Cómo registrar los antecedentes heredofamiliares en psicología (con ejemplo)
Los antecedentes heredofamiliares son el registro de las enfermedades y condiciones presentes en los familiares consanguíneos del paciente, y forman parte obligatoria de la historia clínica. Se recogen en la entrevista inicial, explorando padres, hermanos, hijos, abuelos y tíos, con la edad de aparición de cada padecimiento.
En este artículo te explicamos qué incluir en los antecedentes heredofamiliares, qué aportan específicamente en una consulta de psicología, cómo preguntarlos sin patologizar a la familia, un ejemplo redactado que puedes adaptar, cómo se relacionan con los demás antecedentes de la historia clínica y qué pide la NOM-004 sobre su registro y resguardo.
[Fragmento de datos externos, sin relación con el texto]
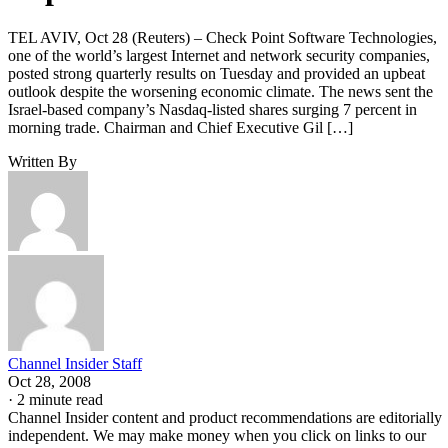
TEL AVIV, Oct 28 (Reuters) – Check Point Software Technologies,
one of the world’s largest Internet and network security companies,
posted strong quarterly results on Tuesday and provided an upbeat
outlook despite the worsening economic climate. The news sent the
Israel-based company’s Nasdaq-listed shares surging 7 percent in
morning trade. Chairman and Chief Executive Gil […]
Written By
Channel Insider Staff
Oct 28, 2008
·
2 minute read
Channel Insider content and product recommendations are editorially
independent. We may make money when you click on links to our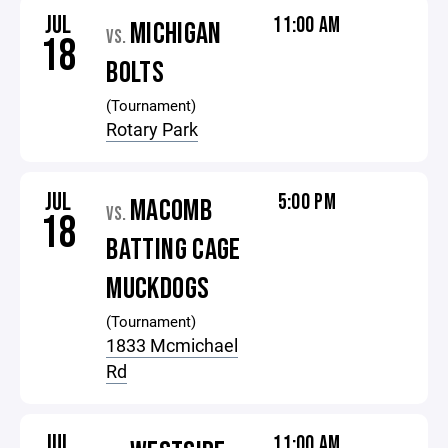
JUL
11:00 AM
MICHIGAN
VS.
18
BOLTS
(Tournament)
Rotary Park
JUL
5:00 PM
MACOMB
VS.
18
BATTING CAGE
MUCKDOGS
(Tournament)
1833 Mcmichael
Rd
JUL
11:00 AM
¿Qué son los antecedentes heredofamiliares?
Son la información sobre padecimientos médicos y psiquiátricos presentes en la familia consanguínea del paciente. No se trata de un dato de trámite: es el mapa de lo que esa persona trae consigo antes de sentarse frente a ti.
El alcance habitual va de los familiares de primer grado hacia afuera:
- Primer grado: padres, hermanos e hijos. Es el círculo con mayor peso y el que nunca se omite.
- Segundo grado: abuelos, tíos, sobrinos y medios hermanos.
- Tercer grado: primos hermanos y bisabuelos, cuando hay un padecimiento que se repite y vale la pena rastrear.
De cada familiar relevante se anota el parentesco, el padecimiento, la edad de aparición y —si ya falleció— la edad y la causa de muerte. La edad de aparición es el dato que más se olvida y el que más aporta: una depresión que apareció a los 17 años no significa lo mismo que una que apareció a los 70.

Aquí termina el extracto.